Perché i gay africani chiedono asilo a noi
Articolo di Raffaele Oriani pubblicato su Il Venerdì di Repubblica n.1343 del 13 dicembre 2013, p.34
Lo scorso 7 novembre la Corte di giustizia europea ha sentenziato che gli omosessuali perseguitati in patria hanno diritto d’asilo in tutta l’Unione. I tre gay che avevano portato il loro caso fino in Lussemburgo sono rimasti anonimi: X, Y e Z.
Si conoscono invece i tre Paesi da cui erano in fuga: Sierra Leone, Senegal, Uganda, dove la pena per «gli atti contro natura» è rispettivamente l’ergastolo, cinque anni di carcere e di nuovo l’ergastolo. Non si tratta di casi isolati.
L’Africa è la nuova frontiera dello sviluppo economico: la World Bank ne stima la crescita al 4,9 per cento quest’anno e al 5,5 per cento nel 2015, mentre gli analisti di McKinsey già da un paio d’anni preconizzano l’era dei leoni subsahariani dopo quella delle tigri asiatiche.
Ma alle immani contraddizioni del continente si aggiunge ora la crescente omofobia, che fa sì che in 38 Stati su 54 essere gay sia reato, con un crescendo di pene che in Mauritania, Sudan, Somalia e parte della Nigeria, porta i partner dello stesso sesso a rischiare la pena di morte.
A differenza della corte lussemburghese, il responsabile per l’Africa della diplomazia europea, l’inglese Nick Westcott, ritiene «controproducente» dare lezioni agli africani in tema di diritti omosessuali. Lezioni mai, ci mancherebbe.
Ma in Uganda è stata la minaccia di un drastico taglio agli aiuti a fermare la famigerata Kill the Gays Bill, la legge che doveva portare la pena per i gay dall’attuale – evidentemente troppo morbido – ergastolo alla ben più maschia pena di morte.
Il movimento locale contro la legge era guidato dall’insegnante David Kato, ucciso a martellate in casa sua nel 2011. Come in casa sua è stato ucciso lo scorso luglio Eric Ohena Lembembe, leader della comunità gay del Cameroon.
Violenza pubblica si salda così a violenza privata, in un inquietante fronte comune rilevato anche dal Pew Research Center che in Kenya, Uganda, Ghana, Senegal e Nigeria – tutti Paesi dove l’omosessualità è reato – stima il consenso antigay tra il 90 e il 98 per cento della popolazione.
«Nell’Africa postcoloniale ci sono sempre state leggi antiomosessuali» spiega Eric Gitari, attivista kenyota co-autore del rapporto State-sponsored Homofobia pubblicato dall’International Lesbian Gay Association. «Se queste leggi vengono ora messe in pratica è perché il movimento gay è più visibile e offre un perfetto capro espiatorio ai fallimenti dei governi».
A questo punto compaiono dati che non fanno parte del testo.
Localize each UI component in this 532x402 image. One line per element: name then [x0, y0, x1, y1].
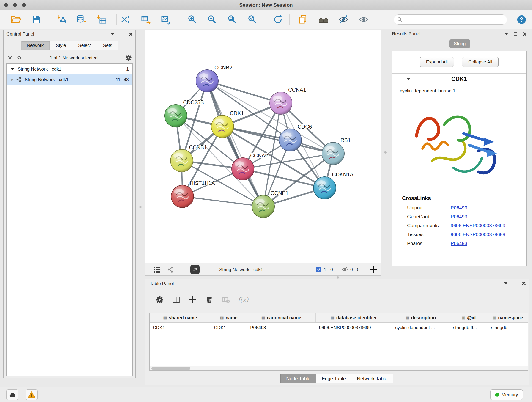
- zoom-out-icon[interactable]: [206, 13, 219, 26]
- zoom-window-button[interactable]: [22, 3, 26, 7]
- column-header-database-identifier[interactable]: ▦database identifier: [316, 313, 392, 322]
- network-node-CCNA1[interactable]: [270, 92, 292, 114]
- collapse-section-icon[interactable]: [407, 78, 410, 80]
- birdseye-toggle-icon[interactable]: [153, 263, 160, 276]
- refresh-icon[interactable]: [272, 13, 284, 26]
- save-session-icon[interactable]: [30, 13, 43, 26]
- column-header-namespace[interactable]: ▦namespace: [488, 313, 528, 322]
- network-node-HIST1H1A[interactable]: [171, 185, 194, 208]
- close-panel-icon[interactable]: [129, 32, 133, 36]
- panel-menu-icon[interactable]: [111, 33, 114, 35]
- vertical-splitter-right[interactable]: [384, 151, 386, 153]
- table-cell[interactable]: CDK1: [211, 325, 247, 330]
- close-window-button[interactable]: [4, 3, 8, 7]
- column-header-description[interactable]: ▦description: [392, 313, 450, 322]
- tab-network-table[interactable]: Network Table: [351, 374, 393, 383]
- show-all-icon[interactable]: [357, 13, 370, 26]
- network-node-CCNE1[interactable]: [252, 195, 274, 218]
- table-cell[interactable]: CDK1: [150, 325, 211, 330]
- hidden-toggle-icon[interactable]: 0 - 0: [342, 263, 360, 276]
- gene-section-header[interactable]: CDK1: [392, 73, 526, 84]
- import-table-file-icon[interactable]: [95, 13, 108, 26]
- new-network-icon[interactable]: [119, 13, 132, 26]
- collapse-all-tree-icon[interactable]: [17, 55, 22, 61]
- table-cell[interactable]: cyclin-dependent ...: [392, 325, 450, 330]
- pan-crosshair-icon[interactable]: [370, 263, 377, 276]
- crosslink-link[interactable]: P06493: [451, 205, 467, 211]
- delete-column-trash-icon[interactable]: [204, 294, 215, 305]
- warnings-icon[interactable]: [26, 389, 38, 400]
- expand-all-button[interactable]: Expand All: [420, 57, 454, 67]
- tab-node-table[interactable]: Node Table: [280, 374, 316, 383]
- zoom-in-icon[interactable]: [186, 13, 199, 26]
- column-header-name[interactable]: ▦name: [211, 313, 247, 322]
- table-cell[interactable]: stringdb:9...: [450, 325, 488, 330]
- expand-all-tree-icon[interactable]: [7, 55, 13, 61]
- network-node-CDKN1A[interactable]: [313, 177, 336, 199]
- tab-edge-table[interactable]: Edge Table: [316, 374, 351, 383]
- import-network-file-icon[interactable]: [56, 13, 69, 26]
- table-row[interactable]: CDK1CDK1P064939606.ENSP00000378699cyclin…: [150, 323, 528, 332]
- network-node-CCNA2[interactable]: [232, 158, 254, 180]
- network-node-CDK1[interactable]: [211, 115, 234, 138]
- table-horizontal-scrollbar[interactable]: [150, 366, 528, 370]
- tab-select[interactable]: Select: [72, 41, 97, 50]
- collection-expand-icon[interactable]: [10, 68, 14, 70]
- table-cell[interactable]: P06493: [247, 325, 316, 330]
- network-graph[interactable]: CCNB2CCNA1CDC25BCDK1CDC6RB1CCNB1CCNA2CDK…: [146, 30, 380, 263]
- network-node-CDC6[interactable]: [279, 129, 302, 151]
- vertical-splitter-left[interactable]: [139, 206, 142, 208]
- crosslink-link[interactable]: 9606.ENSP00000378699: [451, 223, 505, 228]
- network-edge-HIST1H1A-CCNE1[interactable]: [182, 196, 263, 206]
- memory-button[interactable]: Memory: [490, 389, 523, 400]
- collapse-all-button[interactable]: Collapse All: [462, 57, 499, 67]
- close-panel-icon[interactable]: [522, 281, 526, 285]
- network-node-CCNB2[interactable]: [196, 70, 218, 92]
- close-panel-icon[interactable]: [523, 32, 526, 36]
- table-cell[interactable]: stringdb: [488, 325, 528, 330]
- network-row-selected[interactable]: String Network - cdk1 11 48: [7, 74, 133, 85]
- help-icon[interactable]: ?: [516, 14, 527, 25]
- tab-style[interactable]: Style: [50, 41, 72, 50]
- import-network-database-icon[interactable]: [75, 13, 88, 26]
- panel-menu-icon[interactable]: [504, 282, 507, 284]
- network-node-CDC25B[interactable]: [165, 104, 187, 127]
- column-header-@id[interactable]: ▦@id: [450, 313, 488, 322]
- table-settings-gear-icon[interactable]: [154, 294, 165, 305]
- crosslink-link[interactable]: P06493: [451, 241, 467, 246]
- network-node-RB1[interactable]: [322, 142, 344, 165]
- hide-selected-icon[interactable]: [337, 13, 350, 26]
- open-in-window-button[interactable]: [190, 263, 200, 276]
- gear-icon[interactable]: [125, 55, 132, 61]
- zoom-fit-icon[interactable]: [226, 13, 239, 26]
- table-cell[interactable]: 9606.ENSP00000378699: [316, 325, 392, 330]
- tab-network[interactable]: Network: [21, 41, 50, 50]
- tab-string[interactable]: String: [449, 39, 470, 48]
- crosslink-link[interactable]: P06493: [451, 214, 467, 219]
- search-input[interactable]: [403, 17, 504, 22]
- cloud-status-icon[interactable]: [6, 389, 18, 400]
- float-panel-icon[interactable]: [120, 32, 123, 36]
- new-network-table-icon[interactable]: [139, 13, 152, 26]
- crosslink-link[interactable]: 9606.ENSP00000378699: [451, 232, 505, 237]
- tab-sets[interactable]: Sets: [97, 41, 118, 50]
- share-network-icon[interactable]: [167, 263, 174, 276]
- column-header-canonical-name[interactable]: ▦canonical name: [247, 313, 316, 322]
- scrollbar-thumb[interactable]: [152, 367, 190, 370]
- birdseye-icon[interactable]: [317, 13, 330, 26]
- select-columns-icon[interactable]: [171, 294, 181, 305]
- export-image-icon[interactable]: [159, 13, 172, 26]
- annotations-icon[interactable]: [297, 13, 309, 26]
- network-collection-row[interactable]: String Network - cdk1 1: [7, 64, 133, 74]
- horizontal-splitter[interactable]: [337, 276, 339, 279]
- float-panel-icon[interactable]: [513, 282, 516, 285]
- open-session-icon[interactable]: [10, 13, 22, 26]
- minimize-window-button[interactable]: [13, 3, 17, 7]
- network-canvas[interactable]: CCNB2CCNA1CDC25BCDK1CDC6RB1CCNB1CCNA2CDK…: [145, 30, 381, 263]
- selected-checkbox-icon[interactable]: 1 - 0: [316, 263, 333, 276]
- float-panel-icon[interactable]: [514, 32, 517, 36]
- panel-menu-icon[interactable]: [505, 33, 508, 35]
- create-column-icon[interactable]: [187, 294, 198, 305]
- network-edge-CCNB2-CCNA1[interactable]: [207, 81, 281, 103]
- network-edge-CCNB2-CCNE1[interactable]: [207, 81, 263, 206]
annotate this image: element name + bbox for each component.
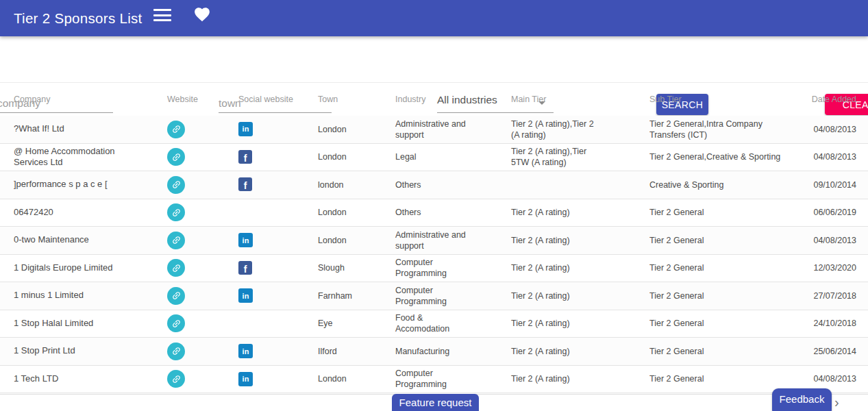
- company-name: 1 Stop Print Ltd: [14, 345, 130, 357]
- website-cell: [160, 254, 232, 282]
- social-website-cell: f: [232, 143, 311, 171]
- industry-value: Others: [395, 179, 478, 190]
- industry-cell: Food & Accomodation: [388, 310, 504, 338]
- main-tier-value: Tier 2 (A rating): [511, 318, 602, 329]
- date-added-cell: 09/10/2014: [795, 171, 868, 199]
- main-tier-cell: Tier 2 (A rating): [504, 310, 643, 338]
- main-tier-cell: [504, 171, 643, 199]
- linkedin-icon[interactable]: in: [238, 233, 253, 247]
- company-name-cell: ]performance s p a c e [: [0, 171, 160, 199]
- website-cell: [160, 338, 232, 366]
- website-link-icon[interactable]: [167, 148, 185, 166]
- social-website-cell: f: [232, 171, 311, 199]
- website-link-icon[interactable]: [167, 176, 185, 194]
- column-header-main-tier: Main Tier: [504, 83, 643, 116]
- heart-icon[interactable]: [193, 5, 211, 23]
- sub-tier-cell: Tier 2 General: [643, 282, 795, 310]
- date-added-cell: 12/03/2020: [795, 254, 868, 282]
- linkedin-icon[interactable]: in: [238, 122, 253, 136]
- website-link-icon[interactable]: [167, 259, 185, 277]
- facebook-icon[interactable]: f: [238, 261, 252, 275]
- date-added-cell: 06/06/2019: [795, 199, 868, 227]
- industry-value: Administrative and support: [395, 119, 478, 140]
- social-website-cell: [232, 310, 311, 338]
- company-name-cell: 1 Stop Print Ltd: [0, 338, 160, 366]
- company-name: 1 Tech LTD: [14, 373, 130, 385]
- next-page-chevron-icon[interactable]: ›: [834, 395, 839, 410]
- hamburger-bar: [153, 14, 171, 16]
- main-tier-cell: Tier 2 (A rating): [504, 365, 643, 393]
- feature-request-button[interactable]: Feature request: [392, 394, 479, 411]
- sub-tier-cell: Tier 2 General: [643, 227, 795, 255]
- date-added-cell: 25/06/2014: [795, 338, 868, 366]
- website-cell: [160, 143, 232, 171]
- sub-tier-cell: Tier 2 General: [643, 254, 795, 282]
- website-link-icon[interactable]: [167, 287, 185, 305]
- filter-bar: All industries SEARCH CLEAR: [0, 36, 868, 82]
- company-name-cell: ?What If! Ltd: [0, 116, 160, 144]
- company-name-cell: 1 minus 1 Limited: [0, 282, 160, 310]
- sub-tier-value: Creative & Sporting: [649, 179, 784, 190]
- industry-value: Others: [395, 207, 478, 218]
- sponsor-table-body: ?What If! LtdinLondonAdministrative and …: [0, 116, 868, 393]
- date-added-cell: 24/10/2018: [795, 310, 868, 338]
- industry-cell: Manufacturing: [388, 338, 504, 366]
- main-tier-cell: Tier 2 (A rating): [504, 199, 643, 227]
- social-website-cell: [232, 199, 311, 227]
- company-name: 1 minus 1 Limited: [14, 290, 130, 301]
- town-cell: London: [311, 227, 388, 255]
- industry-cell: Computer Programming: [388, 365, 504, 393]
- sub-tier-value: Tier 2 General: [649, 262, 784, 273]
- website-link-icon[interactable]: [167, 314, 185, 332]
- town-cell: london: [311, 171, 388, 199]
- industry-value: Computer Programming: [395, 257, 478, 279]
- company-name: 06472420: [14, 207, 130, 219]
- date-added-cell: 04/08/2013: [795, 227, 868, 255]
- sub-tier-value: Tier 2 General: [649, 346, 784, 357]
- company-name: ?What If! Ltd: [14, 123, 130, 135]
- sub-tier-value: Tier 2 General,Creative & Sporting: [649, 151, 784, 162]
- industry-cell: Computer Programming: [388, 254, 504, 282]
- linkedin-icon[interactable]: in: [238, 344, 253, 358]
- company-name-cell: 1 Tech LTD: [0, 365, 160, 393]
- industry-cell: Others: [388, 171, 504, 199]
- sub-tier-cell: Creative & Sporting: [643, 171, 795, 199]
- main-tier-cell: Tier 2 (A rating): [504, 282, 643, 310]
- facebook-icon[interactable]: f: [238, 177, 252, 191]
- website-link-icon[interactable]: [167, 342, 185, 360]
- table-row: ?What If! LtdinLondonAdministrative and …: [0, 116, 868, 144]
- industry-value: Food & Accomodation: [395, 312, 478, 334]
- industry-cell: Legal: [388, 143, 504, 171]
- website-link-icon[interactable]: [167, 370, 185, 388]
- town-cell: Slough: [311, 254, 388, 282]
- website-link-icon[interactable]: [167, 203, 185, 221]
- main-tier-cell: Tier 2 (A rating): [504, 254, 643, 282]
- town-cell: London: [311, 116, 388, 144]
- sub-tier-cell: Tier 2 General,Intra Company Transfers (…: [643, 116, 795, 144]
- main-tier-value: Tier 2 (A rating): [511, 262, 602, 273]
- town-cell: London: [311, 365, 388, 393]
- industry-value: Computer Programming: [395, 368, 478, 390]
- website-link-icon[interactable]: [167, 232, 185, 249]
- linkedin-icon[interactable]: in: [238, 288, 253, 303]
- column-header-sub-tier: Sub Tier: [643, 83, 795, 116]
- website-link-icon[interactable]: [167, 121, 185, 138]
- company-name: 1 Digitals Europe Limited: [14, 262, 130, 274]
- town-cell: Ilford: [311, 338, 388, 366]
- hamburger-bar: [153, 19, 171, 21]
- main-tier-value: Tier 2 (A rating): [511, 290, 602, 301]
- sub-tier-cell: Tier 2 General: [643, 365, 795, 393]
- hamburger-menu-icon[interactable]: [153, 9, 173, 27]
- table-row: 1 minus 1 LimitedinFarnhamComputer Progr…: [0, 282, 868, 310]
- company-name-cell: 06472420: [0, 199, 160, 227]
- facebook-icon[interactable]: f: [238, 150, 252, 164]
- feedback-button[interactable]: Feedback: [772, 388, 832, 411]
- table-row: @ Home Accommodation Services LtdfLondon…: [0, 143, 868, 171]
- linkedin-icon[interactable]: in: [238, 372, 253, 386]
- company-name: 1 Stop Halal Limited: [14, 318, 130, 329]
- column-header-website: Website: [160, 83, 232, 116]
- town-cell: London: [311, 199, 388, 227]
- main-tier-cell: Tier 2 (A rating): [504, 338, 643, 366]
- company-name-cell: 1 Stop Halal Limited: [0, 310, 160, 338]
- main-tier-value: Tier 2 (A rating): [511, 346, 602, 357]
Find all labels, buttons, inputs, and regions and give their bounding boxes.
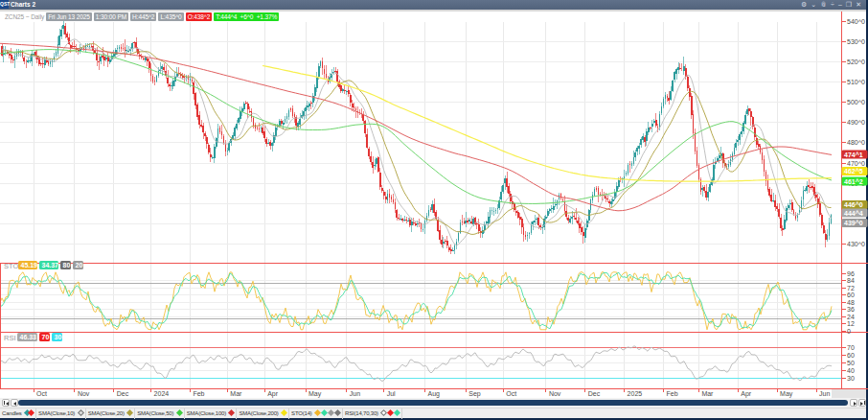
svg-text:439^0: 439^0 <box>844 220 863 226</box>
svg-text:60: 60 <box>847 292 855 298</box>
svg-text:30: 30 <box>847 375 855 382</box>
svg-text:470^0: 470^0 <box>847 160 865 167</box>
svg-text:474^1: 474^1 <box>844 152 863 158</box>
svg-text:12: 12 <box>847 320 855 327</box>
svg-text:Dec: Dec <box>117 390 129 397</box>
svg-text:60: 60 <box>847 352 855 359</box>
svg-text:Mar: Mar <box>701 390 714 397</box>
svg-text:Apr: Apr <box>741 390 752 398</box>
svg-text:430^0: 430^0 <box>847 241 865 247</box>
svg-text:May: May <box>308 390 322 398</box>
svg-text:2024: 2024 <box>154 390 170 397</box>
svg-text:446^0: 446^0 <box>844 201 863 208</box>
svg-text:20: 20 <box>76 262 83 268</box>
svg-text:Feb: Feb <box>667 390 678 397</box>
svg-text:84: 84 <box>847 277 855 284</box>
svg-text:490^0: 490^0 <box>847 119 865 126</box>
svg-text:Feb: Feb <box>193 390 204 397</box>
svg-text:Mar: Mar <box>230 390 242 397</box>
svg-text:520^0: 520^0 <box>847 58 865 65</box>
svg-text:96: 96 <box>847 270 855 277</box>
svg-text:0: 0 <box>847 328 851 335</box>
svg-text:36: 36 <box>847 306 855 313</box>
svg-text:Dec: Dec <box>588 390 601 397</box>
svg-text:540^0: 540^0 <box>847 18 865 25</box>
svg-text:Sep: Sep <box>468 390 481 398</box>
svg-text:70: 70 <box>847 344 855 351</box>
svg-text:444^4: 444^4 <box>844 210 863 217</box>
svg-text:462^5: 462^5 <box>844 168 863 175</box>
svg-text:45.19: 45.19 <box>21 262 38 268</box>
svg-text:530^0: 530^0 <box>847 38 865 45</box>
svg-text:500^0: 500^0 <box>847 99 865 105</box>
svg-text:Oct: Oct <box>36 390 47 397</box>
svg-text:Jun: Jun <box>819 390 830 397</box>
svg-text:72: 72 <box>847 285 855 292</box>
svg-text:50: 50 <box>847 360 855 366</box>
svg-text:Apr: Apr <box>267 390 279 398</box>
svg-text:Nov: Nov <box>78 390 90 397</box>
svg-text:48: 48 <box>847 299 855 306</box>
svg-text:80: 80 <box>63 262 71 268</box>
svg-text:480^0: 480^0 <box>847 139 865 146</box>
svg-text:Aug: Aug <box>428 390 441 398</box>
svg-text:STO: STO <box>4 262 18 270</box>
svg-text:May: May <box>780 390 793 398</box>
svg-text:461^2: 461^2 <box>844 178 863 185</box>
svg-text:Oct: Oct <box>506 390 516 397</box>
svg-text:Nov: Nov <box>549 390 561 397</box>
svg-text:2025: 2025 <box>628 390 643 397</box>
svg-text:24: 24 <box>847 314 855 320</box>
svg-text:70: 70 <box>42 334 50 340</box>
svg-text:Jun: Jun <box>350 390 360 397</box>
svg-text:34.37: 34.37 <box>42 262 59 268</box>
svg-text:46.33: 46.33 <box>20 334 37 340</box>
svg-text:510^0: 510^0 <box>847 79 865 85</box>
svg-text:RSI: RSI <box>4 334 16 342</box>
svg-text:40: 40 <box>847 367 855 374</box>
svg-text:Jul: Jul <box>387 390 396 397</box>
svg-text:30: 30 <box>55 334 62 340</box>
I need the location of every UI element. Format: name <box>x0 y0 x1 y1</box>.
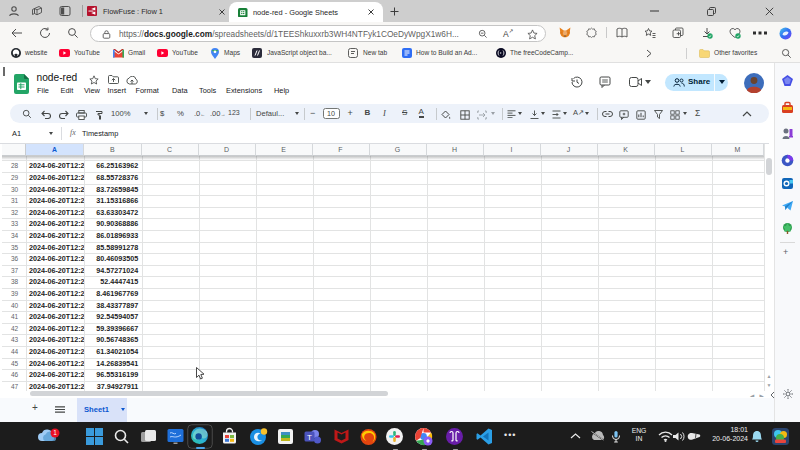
svg-text:1: 1 <box>53 429 57 436</box>
svg-text:T: T <box>307 432 312 441</box>
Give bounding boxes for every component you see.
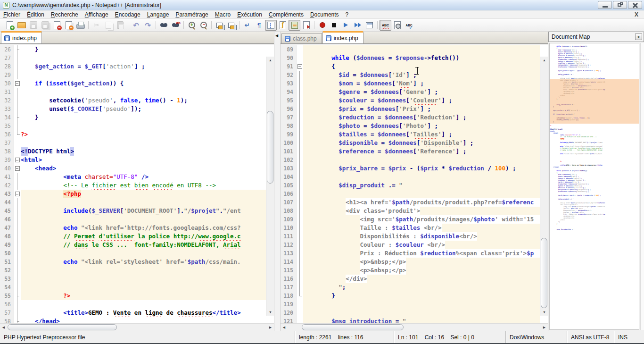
- line-number[interactable]: 115: [281, 266, 297, 275]
- line-number[interactable]: 95: [281, 96, 297, 105]
- line-number[interactable]: 28: [0, 62, 14, 71]
- tb-indent-guide[interactable]: [265, 20, 277, 31]
- restore-button[interactable]: [613, 1, 627, 9]
- line-number[interactable]: 97: [281, 113, 297, 122]
- line-number[interactable]: 43: [0, 190, 14, 198]
- tb-auto-spell[interactable]: ABC: [403, 20, 415, 31]
- line-number[interactable]: 111: [281, 232, 297, 241]
- fold-collapse-icon[interactable]: [14, 164, 21, 173]
- line-number[interactable]: 32: [0, 96, 14, 105]
- left-horizontal-scrollbar[interactable]: [0, 323, 274, 331]
- menu-item-langage[interactable]: Langage: [144, 11, 173, 18]
- line-number[interactable]: 31: [0, 88, 14, 96]
- right-vertical-scrollbar[interactable]: [540, 57, 548, 316]
- line-number[interactable]: 90: [281, 54, 297, 62]
- tb-spell-settings[interactable]: [391, 20, 403, 31]
- tb-macro-play[interactable]: [340, 20, 352, 31]
- line-number[interactable]: 116: [281, 275, 297, 283]
- line-number[interactable]: 33: [0, 105, 14, 113]
- tb-macro-run-all[interactable]: [352, 20, 363, 31]
- fold-collapse-icon[interactable]: [14, 190, 21, 198]
- menu-item-excution[interactable]: Exécution: [234, 11, 265, 18]
- line-number[interactable]: 93: [281, 79, 297, 88]
- scroll-left-arrow-icon[interactable]: [281, 324, 288, 331]
- document-map-close-button[interactable]: x: [635, 34, 642, 40]
- line-number[interactable]: 91: [281, 62, 297, 71]
- line-number[interactable]: 36: [0, 130, 14, 139]
- tb-doc-switcher[interactable]: [300, 20, 312, 31]
- line-number[interactable]: 47: [0, 224, 14, 232]
- line-number[interactable]: 98: [281, 122, 297, 130]
- tb-zoom-out[interactable]: −: [198, 20, 209, 31]
- line-number[interactable]: 102: [281, 156, 297, 164]
- tb-macro-save[interactable]: [363, 20, 375, 31]
- tb-macro-record[interactable]: [316, 20, 328, 31]
- line-number[interactable]: 46: [0, 215, 14, 224]
- line-number[interactable]: 108: [281, 207, 297, 215]
- line-number[interactable]: 92: [281, 71, 297, 79]
- menu-item-documents[interactable]: Documents: [307, 11, 342, 18]
- menu-item-macro[interactable]: Macro: [212, 11, 234, 18]
- line-number[interactable]: 109: [281, 215, 297, 224]
- scroll-up-arrow-icon[interactable]: [540, 57, 548, 64]
- line-number[interactable]: 57: [0, 309, 14, 317]
- tb-print[interactable]: [74, 20, 86, 31]
- line-number[interactable]: 34: [0, 113, 14, 122]
- line-number[interactable]: 104: [281, 173, 297, 181]
- tb-cut[interactable]: ✂: [91, 20, 102, 31]
- tb-replace[interactable]: ab: [170, 20, 182, 31]
- left-code-area[interactable]: 26 }2728 $get_action = $_GET['action'] ;…: [0, 45, 266, 323]
- tb-close-file[interactable]: [51, 20, 63, 31]
- tb-undo[interactable]: ↶: [130, 20, 142, 31]
- scroll-left-arrow-icon[interactable]: [0, 324, 7, 331]
- tb-sync-horizontal[interactable]: [225, 20, 237, 31]
- left-vscroll-thumb[interactable]: [267, 111, 273, 184]
- document-close-x[interactable]: X: [629, 11, 644, 18]
- menu-item-fichier[interactable]: Fichier: [0, 11, 24, 18]
- left-hscroll-thumb[interactable]: [8, 324, 117, 330]
- minimize-button[interactable]: [598, 1, 612, 9]
- scroll-right-arrow-icon[interactable]: [267, 324, 274, 331]
- line-number[interactable]: 118: [281, 292, 297, 300]
- line-number[interactable]: 39: [0, 156, 14, 164]
- menu-item-paramtrage[interactable]: Paramétrage: [172, 11, 211, 18]
- tb-function-list[interactable]: ƒ: [277, 20, 289, 31]
- line-number[interactable]: 50: [0, 249, 14, 258]
- line-number[interactable]: 26: [0, 45, 14, 54]
- line-number[interactable]: 53: [0, 275, 14, 283]
- fold-collapse-icon[interactable]: [14, 156, 21, 164]
- line-number[interactable]: 119: [281, 300, 297, 309]
- line-number[interactable]: 105: [281, 181, 297, 190]
- scroll-up-arrow-icon[interactable]: [266, 57, 274, 64]
- tb-zoom-in[interactable]: +: [186, 20, 198, 31]
- menu-item-affichage[interactable]: Affichage: [82, 11, 112, 18]
- document-map-scrollbar[interactable]: [640, 43, 644, 330]
- scroll-down-arrow-icon[interactable]: [266, 309, 274, 316]
- line-number[interactable]: 38: [0, 147, 14, 156]
- line-number[interactable]: 51: [0, 258, 14, 266]
- line-number[interactable]: 112: [281, 241, 297, 249]
- line-number[interactable]: 110: [281, 224, 297, 232]
- right-hscroll-thumb[interactable]: [302, 324, 403, 330]
- line-number[interactable]: 58: [0, 317, 14, 323]
- tb-new-file[interactable]: [4, 20, 16, 31]
- line-number[interactable]: 27: [0, 54, 14, 62]
- tb-redo[interactable]: ↷: [142, 20, 154, 31]
- menu-item-?[interactable]: ?: [342, 11, 352, 18]
- tb-save-file[interactable]: [27, 20, 39, 31]
- line-number[interactable]: 48: [0, 232, 14, 241]
- line-number[interactable]: 40: [0, 164, 14, 173]
- line-number[interactable]: 107: [281, 198, 297, 207]
- line-number[interactable]: 45: [0, 207, 14, 215]
- line-number[interactable]: 121: [281, 317, 297, 323]
- scroll-down-arrow-icon[interactable]: [540, 309, 548, 316]
- line-number[interactable]: 35: [0, 122, 14, 130]
- fold-collapse-icon[interactable]: [297, 62, 303, 71]
- line-number[interactable]: 30: [0, 79, 14, 88]
- right-code-area[interactable]: 8990 while ($donnees = $reponse->fetch()…: [281, 45, 540, 323]
- line-number[interactable]: 113: [281, 249, 297, 258]
- splitter-collapse-icon[interactable]: [275, 34, 278, 38]
- document-map-viewport[interactable]: [550, 79, 639, 124]
- line-number[interactable]: 44: [0, 198, 14, 207]
- line-number[interactable]: 114: [281, 258, 297, 266]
Gambia, Uganda e Zimbabwe sono in prima linea in questo uso politico della questione omosessuale, mentre in Kenya, Botswana e ancora in Uganda i gruppi gay sono più attivi nel contrastare l’odio in tribunale: «L’Africa è usata come un laboratorio dalla destra americana» aggiunge Gitari «che aizza con uomini e mezzi le campagne antigay».
In un crescendo di intolleranza, molti ritengono che l’omosessualità vada punita perché decadente, occidentale e come tale «non africana». Dimenticano che la prima Costituzione al mondo a proteggere l’orientamento sessuale fu quella della «Rainbow Nation» di Nelson Mandela, ovvero la «nazione arcobaleno» abitata da persone di colori diversi.
Presentandola in Parlamento nel 1996, l’allora vicepresidente sudafricano Thabo Mbeki tenne un famoso discorso intitolato semplicemente «I’m an African» (Sono un africano).